======== EXCERPTED RECORDS ========

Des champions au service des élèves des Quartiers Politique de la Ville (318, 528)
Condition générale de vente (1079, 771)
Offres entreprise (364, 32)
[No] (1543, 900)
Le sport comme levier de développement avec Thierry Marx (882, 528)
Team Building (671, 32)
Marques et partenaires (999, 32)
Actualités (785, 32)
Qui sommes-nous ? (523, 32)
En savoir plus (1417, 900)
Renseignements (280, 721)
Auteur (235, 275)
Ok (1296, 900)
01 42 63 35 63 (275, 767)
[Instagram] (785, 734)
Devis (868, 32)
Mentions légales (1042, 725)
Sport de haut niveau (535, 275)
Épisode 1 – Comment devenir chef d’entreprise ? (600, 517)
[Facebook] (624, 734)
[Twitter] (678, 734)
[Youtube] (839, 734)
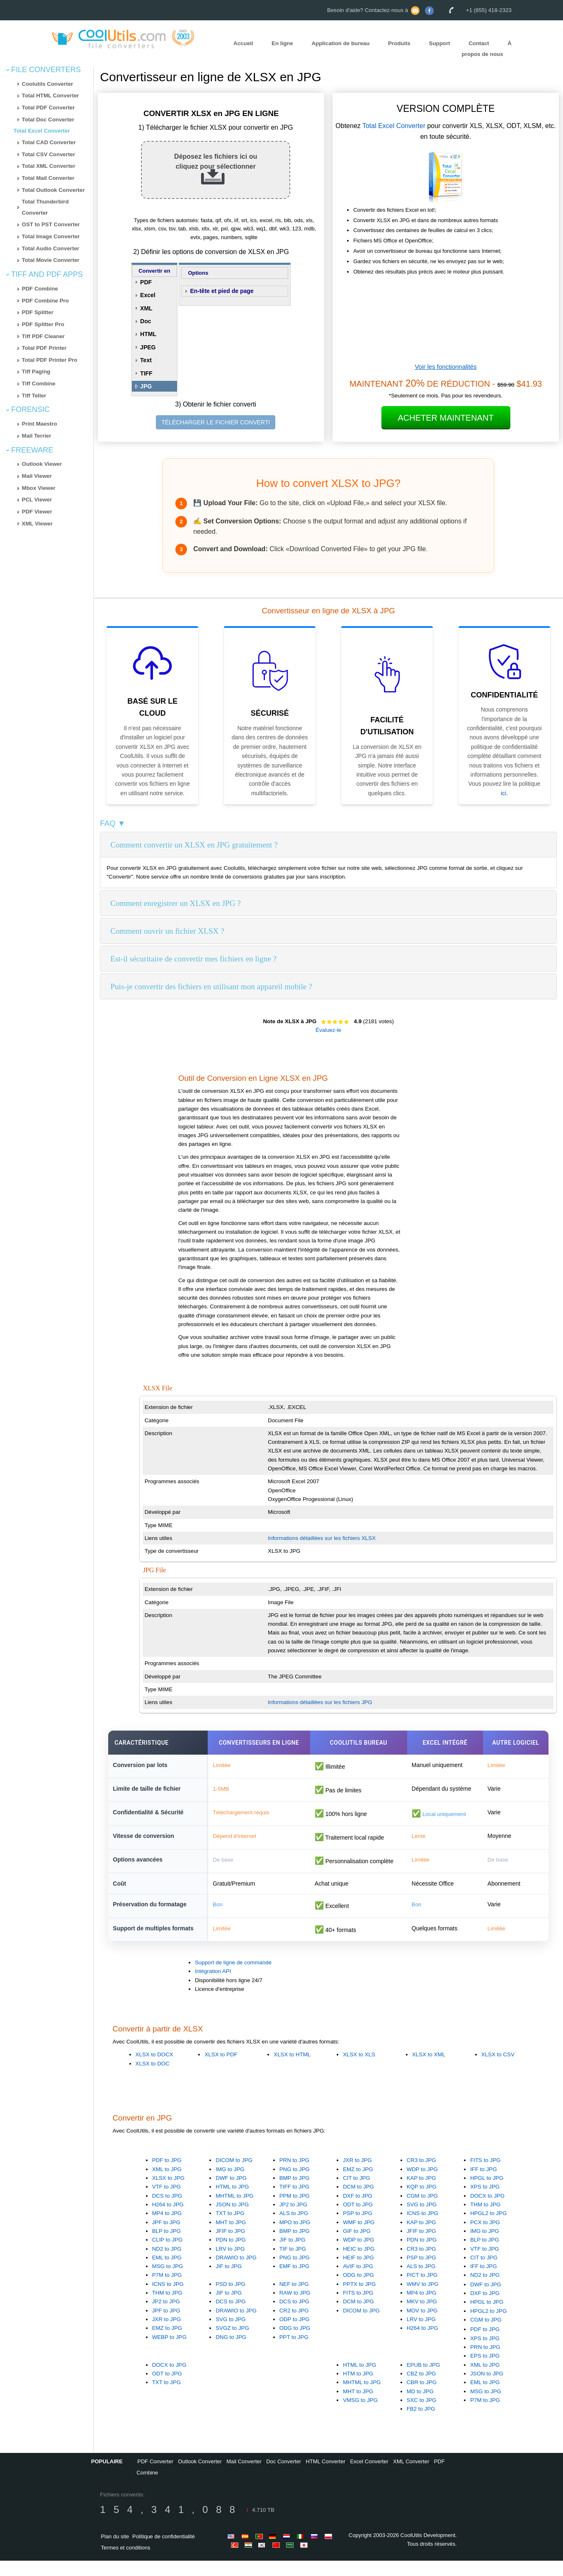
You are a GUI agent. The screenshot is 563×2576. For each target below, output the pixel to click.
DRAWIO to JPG (236, 2273)
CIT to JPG (356, 2193)
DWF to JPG (231, 2193)
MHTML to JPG (234, 2211)
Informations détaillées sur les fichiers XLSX (322, 1538)
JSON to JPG (232, 2220)
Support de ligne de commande (233, 1978)
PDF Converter (155, 2477)
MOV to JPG (422, 2326)
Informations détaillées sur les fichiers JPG (320, 1702)
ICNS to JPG (422, 2228)
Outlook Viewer (42, 464)
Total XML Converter (48, 166)
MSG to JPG (167, 2281)
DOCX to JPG (487, 2211)
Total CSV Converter (48, 154)
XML (146, 308)
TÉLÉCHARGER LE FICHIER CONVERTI (215, 422)
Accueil (243, 43)
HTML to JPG (232, 2202)
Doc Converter (283, 2477)
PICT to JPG (422, 2290)
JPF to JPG (166, 2238)
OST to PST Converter (51, 224)
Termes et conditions (125, 2563)
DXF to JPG (357, 2211)
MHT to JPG (231, 2238)
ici (503, 793)
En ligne (282, 43)
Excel (147, 295)
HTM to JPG (358, 2389)
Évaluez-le (328, 1030)
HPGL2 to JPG (488, 2228)
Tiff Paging (36, 371)
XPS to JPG (485, 2202)
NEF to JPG (294, 2299)
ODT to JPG (358, 2220)
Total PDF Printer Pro (50, 360)
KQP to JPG (422, 2202)
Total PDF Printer (44, 348)
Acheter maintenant (446, 417)
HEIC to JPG (358, 2264)
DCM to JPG (358, 2202)
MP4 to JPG (167, 2228)
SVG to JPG (422, 2220)
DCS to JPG (167, 2211)
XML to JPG (167, 2184)
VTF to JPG (166, 2202)
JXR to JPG (357, 2175)
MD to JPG (420, 2407)
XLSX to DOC (153, 2079)
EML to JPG (167, 2273)
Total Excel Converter (42, 131)
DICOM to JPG (234, 2175)
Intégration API (213, 1986)
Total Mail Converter (48, 178)
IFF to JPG (483, 2184)
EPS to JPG (485, 2371)
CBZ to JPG (421, 2389)
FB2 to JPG (421, 2424)
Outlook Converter (200, 2477)
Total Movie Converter (51, 260)
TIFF (146, 373)
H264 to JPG (168, 2220)
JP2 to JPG (293, 2220)
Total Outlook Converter (53, 190)
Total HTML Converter (50, 95)
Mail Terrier (36, 436)
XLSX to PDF (220, 2070)
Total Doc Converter (48, 119)
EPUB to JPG (423, 2380)
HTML (148, 334)
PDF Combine (40, 289)
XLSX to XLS (359, 2070)
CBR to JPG (422, 2397)
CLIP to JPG (167, 2255)
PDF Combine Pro (45, 301)
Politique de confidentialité (163, 2552)
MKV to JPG (422, 2317)
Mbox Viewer (39, 488)
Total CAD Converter (49, 142)
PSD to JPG (230, 2299)
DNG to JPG (231, 2352)
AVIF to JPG (358, 2281)
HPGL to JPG (486, 2193)
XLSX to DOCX (154, 2070)
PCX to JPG (485, 2238)
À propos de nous (487, 49)
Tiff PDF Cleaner (43, 336)
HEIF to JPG (358, 2273)
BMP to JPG (294, 2193)
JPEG (147, 347)
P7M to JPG (167, 2290)
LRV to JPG (230, 2264)
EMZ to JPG (358, 2184)
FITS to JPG (485, 2175)
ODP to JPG (294, 2334)
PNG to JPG (294, 2184)
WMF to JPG (358, 2238)
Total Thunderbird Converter (45, 207)
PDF (146, 282)
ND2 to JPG (167, 2264)
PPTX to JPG (359, 2299)
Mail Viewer (37, 476)
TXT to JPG (230, 2228)
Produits (399, 43)
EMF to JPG (294, 2281)
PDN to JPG (231, 2255)
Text (146, 360)
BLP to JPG (166, 2246)
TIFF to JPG (294, 2202)
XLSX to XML (428, 2070)
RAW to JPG (295, 2308)
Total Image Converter (51, 236)
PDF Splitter (37, 312)
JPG (146, 386)
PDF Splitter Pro (43, 324)
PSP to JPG (357, 2228)
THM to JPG (485, 2220)
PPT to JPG (293, 2352)
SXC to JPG (422, 2415)
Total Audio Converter (50, 248)
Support (439, 43)
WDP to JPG (422, 2184)
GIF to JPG (357, 2246)
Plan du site (115, 2552)
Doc (145, 321)
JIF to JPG (229, 2281)
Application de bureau (340, 43)
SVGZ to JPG (232, 2343)
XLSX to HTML (292, 2070)
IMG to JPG (230, 2184)
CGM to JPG (422, 2211)
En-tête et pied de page (221, 291)
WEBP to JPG (169, 2352)
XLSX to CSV (497, 2070)
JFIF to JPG (230, 2246)
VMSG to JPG (360, 2415)
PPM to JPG (294, 2211)
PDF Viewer (37, 511)
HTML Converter (325, 2477)
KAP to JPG (421, 2193)
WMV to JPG (423, 2299)
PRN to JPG (294, 2175)
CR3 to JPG (421, 2175)
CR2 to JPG (294, 2326)
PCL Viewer (37, 499)
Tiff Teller (34, 395)
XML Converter (411, 2477)
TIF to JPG (292, 2264)
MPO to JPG (295, 2238)
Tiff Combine (39, 383)
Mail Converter (244, 2477)
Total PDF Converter (48, 107)
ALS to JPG (293, 2228)
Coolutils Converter (47, 84)
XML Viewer (37, 524)
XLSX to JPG (168, 2193)
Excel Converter (369, 2477)
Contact (478, 43)
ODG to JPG (358, 2290)
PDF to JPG (167, 2175)
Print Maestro (39, 424)
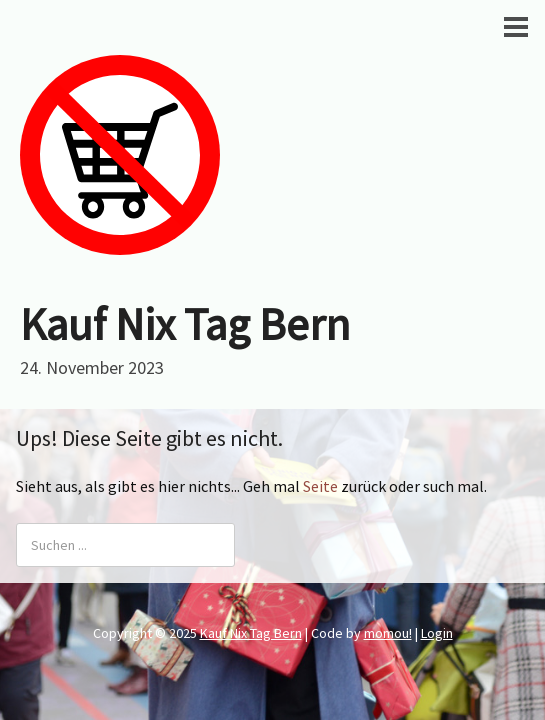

========

TASK TO CARRY OUT | Each record above needs to be copied exactly, with images left out.

RESPONSE FOR THIS EXERCISE |
Des champions au service des élèves des Quartiers Politique de la Ville (318, 528)
Condition générale de vente (1079, 771)
Offres entreprise (364, 32)
[No] (1543, 900)
Le sport comme levier de développement avec Thierry Marx (882, 528)
Team Building (671, 32)
Marques et partenaires (999, 32)
Actualités (785, 32)
Qui sommes-nous ? (523, 32)
En savoir plus (1417, 900)
Renseignements (280, 721)
Auteur (235, 275)
Ok (1296, 900)
01 42 63 35 63 (275, 767)
[Instagram] (785, 734)
Devis (868, 32)
Mentions légales (1042, 725)
Sport de haut niveau (535, 275)
Épisode 1 – Comment devenir chef d’entreprise ? (600, 517)
[Facebook] (624, 734)
[Twitter] (678, 734)
[Youtube] (839, 734)
You are a GUI agent. The screenshot is 563×2576. For each target below, output the pixel to click.
DRAWIO to JPG (236, 2273)
CIT to JPG (356, 2193)
DWF to JPG (231, 2193)
MHTML to JPG (234, 2211)
Informations détaillées sur les fichiers XLSX (322, 1538)
JSON to JPG (232, 2220)
Support de ligne de commande (233, 1978)
PDF Converter (155, 2477)
MOV to JPG (422, 2326)
Informations détaillées sur les fichiers JPG (320, 1702)
ICNS to JPG (422, 2228)
Outlook Viewer (42, 464)
Total XML Converter (48, 166)
MSG to JPG (167, 2281)
DOCX to JPG (487, 2211)
Total CSV Converter (48, 154)
XML (146, 308)
TÉLÉCHARGER LE FICHIER CONVERTI (215, 422)
Accueil (243, 43)
HTML to JPG (232, 2202)
Doc Converter (283, 2477)
PICT to JPG (422, 2290)
JPF to JPG (166, 2238)
OST to PST Converter (51, 224)
Termes et conditions (125, 2563)
DXF to JPG (357, 2211)
MHT to JPG (231, 2238)
ici (503, 793)
En ligne (282, 43)
Excel (147, 295)
HTM to JPG (358, 2389)
Évaluez-le (328, 1030)
HPGL2 to JPG (488, 2228)
Tiff Paging (36, 371)
XPS to JPG (485, 2202)
NEF to JPG (294, 2299)
ODT to JPG (358, 2220)
Total PDF Printer Pro (50, 360)
KQP to JPG (422, 2202)
Total PDF Printer (44, 348)
Acheter maintenant (446, 417)
HEIC to JPG (358, 2264)
DCM to JPG (358, 2202)
MP4 to JPG (167, 2228)
SVG to JPG (422, 2220)
DCS to JPG (167, 2211)
XML to JPG (167, 2184)
VTF to JPG (166, 2202)
JXR to JPG (357, 2175)
MD to JPG (420, 2407)
XLSX to DOC (153, 2079)
EML to JPG (167, 2273)
Total Excel Converter (42, 131)
DICOM to JPG (234, 2175)
Intégration API (213, 1986)
Total Mail Converter (48, 178)
IFF to JPG (483, 2184)
EPS to JPG (485, 2371)
CBZ to JPG (421, 2389)
FB2 to JPG (421, 2424)
Outlook Converter (200, 2477)
Total Movie Converter (51, 260)
TIFF (146, 373)
H264 to JPG (168, 2220)
JP2 to JPG (293, 2220)
Total Outlook Converter (53, 190)
Total HTML Converter (50, 95)
Mail Terrier (36, 436)
XLSX to PDF (220, 2070)
Total Doc Converter (48, 119)
EPUB to JPG (423, 2380)
HTML (148, 334)
PDF Combine (40, 289)
XLSX to XLS (359, 2070)
CBR to JPG (422, 2397)
CLIP to JPG (167, 2255)
PDF Combine Pro (45, 301)
Politique de confidentialité (163, 2552)
MKV to JPG (422, 2317)
Mbox Viewer (39, 488)
Total CAD Converter (49, 142)
PSD to JPG (230, 2299)
DNG to JPG (231, 2352)
AVIF to JPG (358, 2281)
HPGL to JPG (486, 2193)
XLSX to DOCX (154, 2070)
PCX to JPG (485, 2238)
À propos de nous (487, 49)
Tiff PDF Cleaner (43, 336)
HEIF to JPG (358, 2273)
BMP to JPG (294, 2193)
JPEG (147, 347)
P7M to JPG (167, 2290)
LRV to JPG (230, 2264)
EMZ to JPG (358, 2184)
FITS to JPG (485, 2175)
ODP to JPG (294, 2334)
PNG to JPG (294, 2184)
WMF to JPG (358, 2238)
Total Thunderbird Converter (45, 207)
PDF (146, 282)
ND2 to JPG (167, 2264)
PPTX to JPG (359, 2299)
Mail Viewer (37, 476)
TXT to JPG (230, 2228)
Produits (399, 43)
EMF to JPG (294, 2281)
PDN to JPG (231, 2255)
Text (146, 360)
BLP to JPG (166, 2246)
TIFF to JPG (294, 2202)
XLSX to XML (428, 2070)
RAW to JPG (295, 2308)
Total Image Converter (51, 236)
PDF Splitter (37, 312)
JPG (146, 386)
PDF Splitter Pro (43, 324)
PSP to JPG (357, 2228)
THM to JPG (485, 2220)
PPT to JPG (293, 2352)
SXC to JPG (422, 2415)
Total Audio Converter (50, 248)
Support (439, 43)
WDP to JPG (422, 2184)
GIF to JPG (357, 2246)
Plan du site (115, 2552)
Doc (145, 321)
JIF to JPG (229, 2281)
Application de bureau (340, 43)
SVGZ to JPG (232, 2343)
XLSX to HTML (292, 2070)
IMG to JPG (230, 2184)
CGM to JPG (422, 2211)
En-tête et pied de page (221, 291)
WEBP to JPG (169, 2352)
XLSX to CSV (497, 2070)
JFIF to JPG (230, 2246)
VMSG to JPG (360, 2415)
PPM to JPG (294, 2211)
PDF Viewer (37, 511)
HTML Converter (325, 2477)
KAP to JPG (421, 2193)
WMV to JPG (423, 2299)
PRN to JPG (294, 2175)
CR3 to JPG (421, 2175)
CR2 to JPG (294, 2326)
PCL Viewer (37, 499)
Tiff Teller (34, 395)
XML Converter (411, 2477)
TIF to JPG (292, 2264)
MPO to JPG (295, 2238)
Tiff Combine (39, 383)
Mail Converter (244, 2477)
Total PDF Converter (48, 107)
ALS to JPG (293, 2228)
Coolutils Converter (47, 84)
XML Viewer (37, 524)
XLSX to JPG (168, 2193)
Excel Converter (369, 2477)
Contact (478, 43)
ODG to JPG (358, 2290)
PDF to JPG (167, 2175)
Print Maestro (39, 424)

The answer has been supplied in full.